Las clases de Movimiento Expresivo son un lugar donde danzar, expresar, encontrarse con uno mismo y con el otro, disfrutando y auto-conociéndose. Este trabajo corporal tiene su raíz más profunda en el conocimiento indio de los chakras. Cada zona del cuerpo está relacionada con un chakra, que estimulado con el movimiento, la música y la intención, producirá una verdadera transformación terapéutica en nosotros.

Y, en lo concreto, ¿cómo puede ser una sesión? Aparentemente es fácil. Por ejemplo, uno se pone a copiar al facilitador, emulando su movimientos, luego imita a sus compañeros, con diferentes pautas y músicas de fondo, y en determinado momento toma contacto con su propia necesidad de movimiento y la sigue, libre, con la gestualidad y fuerza que le surja. Acaba la sesión y uno se siente liberado. El río se abrió, y las compuertas dejan pasar la vida que hay por nuestro cuerpo, que estaba bloqueado, por estrés, traumas cotidianos o antiguos, o lo que es más antiguo todavía, la cristalización del carácter en nuestro cuerpo. Esto último nos volvió máquinas repetitivas, especialistas en determinados movimientos y actitudes ante el mundo, como por ejemplo el apolíneo, el dionisíaco, el culposo, el orgulloso…

El Movimiento Expresivo nos ayuda a recuperar movimientos, que perdimos en la mecanización del carácter, y nos devuelve la experiencia de ser más libres y plenos de manera liviana y gozosa.

Por propia experiencia personal, cercana a los 20 años, puedo decir que existen muchos tipos de trabajo corporal, meditativos y terapéuticos, pero es éste donde he podido encontrar un trabajo verdaderamente amable con el ego, que lo lleva de la mano, le da un espacio donde expresarse, ser, y compartir con otros egos, donde todos juntos, trascienden y forman un crisol de virtudes precioso, lleno de movimientos iguales y distintos, colores, luces y armonía creadora, digno de ser vivido y visto.

¿Para qué y para quién el Movimiento Expresivo?
Cualquier persona que desee expandirse, liberar su energía y mejorar su movimiento, puede acercarse a esta práctica, adaptable por la propia persona y sus limitaciones, haciéndola “a medida”. No interviniendo ninguna máquina en el ejercicio, es la propia persona quien juzga todo el tiempo hasta donde quiere llevar un movimiento, o con qué fuerza e intensidad, o eventualmente parar y retomar. En un sentido más psicológico, el trabajo tiene un alcance universal, siendo especialmente indicado para personas que quieran abrirse a sus propias sensaciones, al contacto consigo mismos y con el resto, a expresar e interiorizar, constituyendo en si una terapia, sin ser terapia.

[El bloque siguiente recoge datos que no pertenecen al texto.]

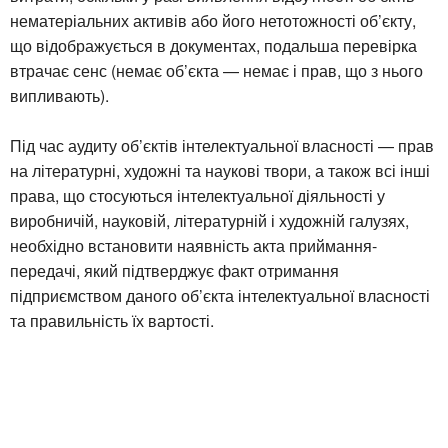
нематеріальних активів або його нетотожності об’єкту,
що відображується в документах, подальша перевірка
втрачає сенс (немає об’єкта — немає і прав, що з нього
випливають).
Під час аудиту об’єктів інтелектуальної власності — прав
на літературні, художні та наукові твори, а також всі інші
права, що стосуються інтелектуальної діяльності у
виробничій, науковій, літературній і художній галузях,
необхідно встановити наявність акта приймання-
передачі, який підтверджує факт отримання
підприємством даного об’єкта інтелектуальної власності
та правильність їх вартості.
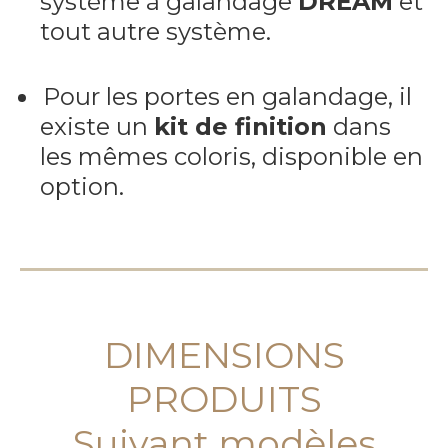
système à galandage
DREAM
et
tout autre système.
Pour les portes en galandage, il
existe un
kit de finition
dans
les mêmes coloris, disponible en
option.
DIMENSIONS
PRODUITS
Suivant modèles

La esencia del sistema Río Abierto:

Desbloqueo de los siete Chakras:

1º Chakra – Raíz, fortaleza física y psíquica.

2º Chakra – Lumbo-sacro, disfrute y alegría de vivir.

3º Chakra – Plexo solar, autoestima y digestión de procesos vitales.

4º Chakra – Corazón, integración emocional y afectiva.

5º Chakra – Garganta, desbloqueo de expresión y desarrollo de control y orden sano y efectivo.

6º Chakra – Tercer ojo, intuición y creatividad.

7º Chakra – Corona, alineamiento de los distintos centros con el cielo.

Sacarse la máscara: a través del trabajo terapéutico con polaridades meditante el cuerpo, con personajes, o bien con imitación del otro, uno va abandonando su máscara para ponerse otras, que le vienen bien para romper la falsa personalidad, recuperando movimientos perdidos en la mecanicidad del carácter.